20 Jul The Survey Game
I first began writing these snippets for a different platform that did not allow for any level of detail or verbosity. In many ways this enforced a level of discipline in the writing in order to distil the most relevant aspects of the subject being discussed at the time.
Now, having moved to a more forgiving platform, it was time that we brought together the writings of the last few months into an expand and integrated format.
These blogs are intended to share my views on what makes good terrestrial vertebrate fauna surveys. They are based on over 25 years of field work and around 4000 days (and climbing) of field time. That experience was gained in the private sector working in the resource and government areas. It allowed me to understand the need for succinct and focused survey planning and research.
My views are certainly not the final word on the subject but I hope it gets people to think about what they do and how they do it.
So we can begin from the beginning.
Lets investigate some important aspects of surveying for, in this specific case, terrestrial and volant vertebrate fauna.
The simplest question is what does a survey allow us to do.
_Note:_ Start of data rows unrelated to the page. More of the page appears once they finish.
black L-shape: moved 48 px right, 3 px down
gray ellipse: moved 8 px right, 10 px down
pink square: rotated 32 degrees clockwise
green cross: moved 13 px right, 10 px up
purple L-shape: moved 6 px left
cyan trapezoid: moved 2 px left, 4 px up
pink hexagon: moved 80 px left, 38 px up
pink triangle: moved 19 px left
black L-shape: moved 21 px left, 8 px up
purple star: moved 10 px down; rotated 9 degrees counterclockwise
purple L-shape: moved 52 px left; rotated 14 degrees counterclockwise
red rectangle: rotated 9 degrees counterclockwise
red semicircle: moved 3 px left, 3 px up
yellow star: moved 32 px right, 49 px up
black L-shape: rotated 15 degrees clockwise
And to answer it simply, a survey will allow us to characterise an or all aspects of the biotic component and/or processes in the landscape.
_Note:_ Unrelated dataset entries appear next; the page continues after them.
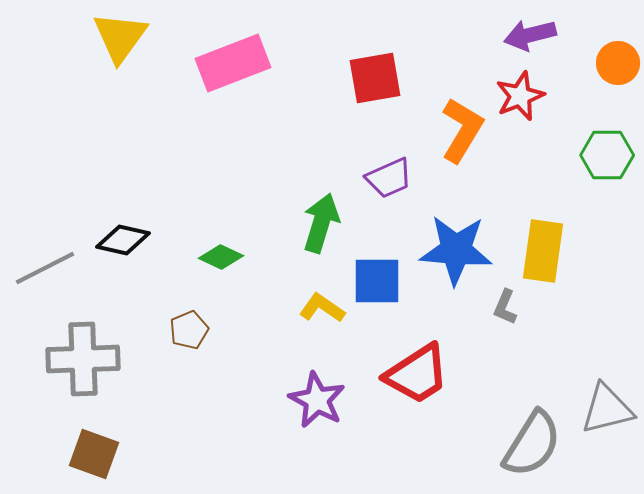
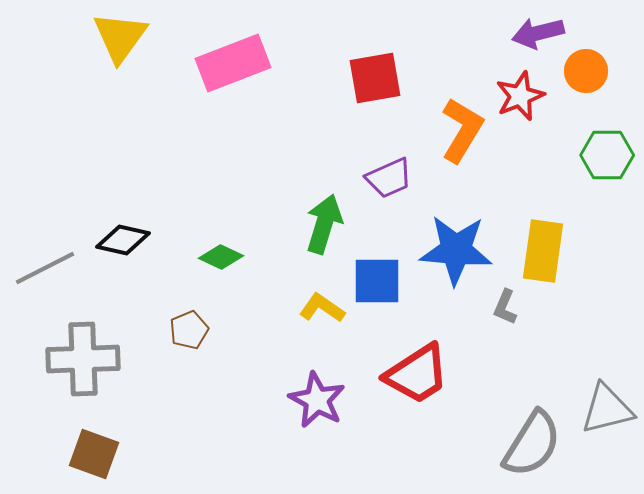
purple arrow: moved 8 px right, 2 px up
orange circle: moved 32 px left, 8 px down
green arrow: moved 3 px right, 1 px down
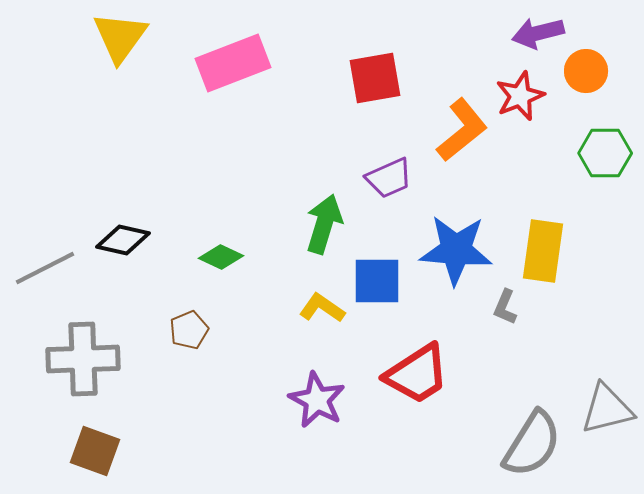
orange L-shape: rotated 20 degrees clockwise
green hexagon: moved 2 px left, 2 px up
brown square: moved 1 px right, 3 px up
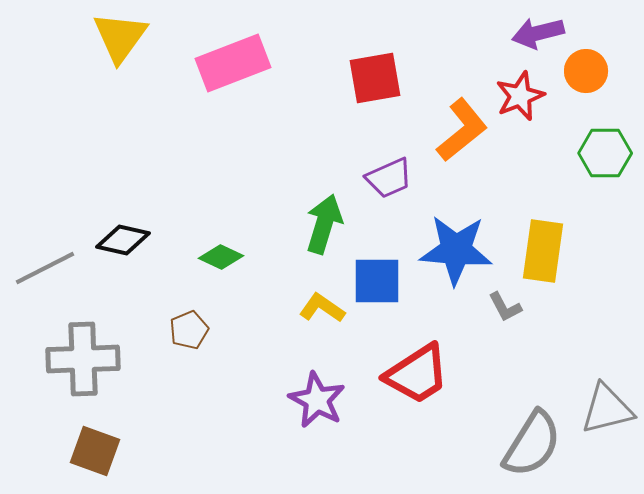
gray L-shape: rotated 51 degrees counterclockwise
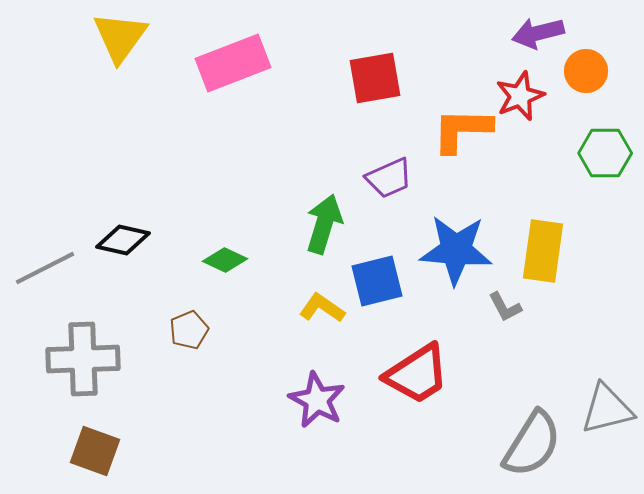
orange L-shape: rotated 140 degrees counterclockwise
green diamond: moved 4 px right, 3 px down
blue square: rotated 14 degrees counterclockwise
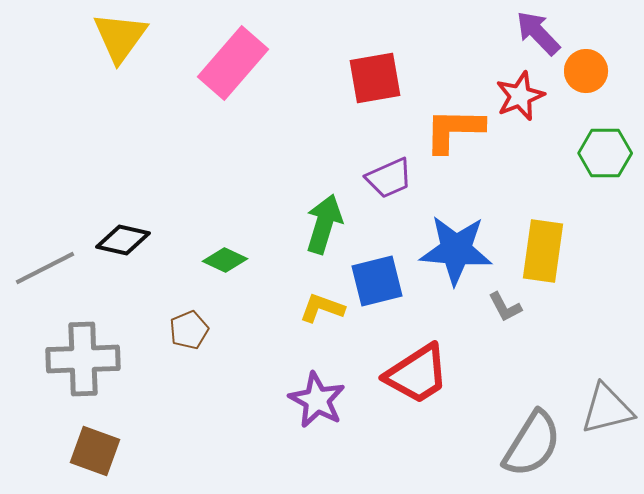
purple arrow: rotated 60 degrees clockwise
pink rectangle: rotated 28 degrees counterclockwise
orange L-shape: moved 8 px left
yellow L-shape: rotated 15 degrees counterclockwise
A survey can concentrate on a specific ecological process (e.g., seasonal microhabitat variability) and it can concentrate on the one species (i.e., seasonal microhabitat variability in species 1) or multiple species (i.e., Sp1, Sp2, Sp3,…….Spx). It can also be designed to determine the overall biotic component within habitats found in the landscape or targeted to rarely encountered species. Surveys can combine a number of these options and more to achieve quite a lot.
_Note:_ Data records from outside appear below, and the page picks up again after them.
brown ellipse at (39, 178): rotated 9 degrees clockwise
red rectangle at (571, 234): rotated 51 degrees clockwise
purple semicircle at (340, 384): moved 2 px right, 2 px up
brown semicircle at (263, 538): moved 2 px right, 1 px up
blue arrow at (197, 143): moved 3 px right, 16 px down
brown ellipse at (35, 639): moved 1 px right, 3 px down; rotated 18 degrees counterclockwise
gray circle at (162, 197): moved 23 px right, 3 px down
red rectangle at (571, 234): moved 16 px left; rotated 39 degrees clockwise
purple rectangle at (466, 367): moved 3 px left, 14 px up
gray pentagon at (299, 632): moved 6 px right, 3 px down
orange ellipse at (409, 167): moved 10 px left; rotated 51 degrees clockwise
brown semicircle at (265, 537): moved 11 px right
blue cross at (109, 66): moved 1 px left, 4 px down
The ultimate outcome of any survey is to increase an understanding of ecosystems and their functions. What it is not, solely a list making venture (although, good surveys will give you good lists).
Critically, the value of any survey is ultimately dependent on the degree of effort placed into its design and planning – great ideas are not worth much if they cannot be translated into reality. The design and planning of surveys must encompass all aspects from:
the formation of the questions that underpin the investigations;
a background analyses of available data and documentation;
a determination of survey methods to help answer those questions;
the logistics of undertaking the proposed survey;
the storage and maintenance of data collected from surveys;
analysis of the data; and, of course,
the communication of the results of the survey.
In subsequent blogs, I will look at each of these aspects of surveys (and the list is not comprehensive) and discuss just some of the factors that need to be considered.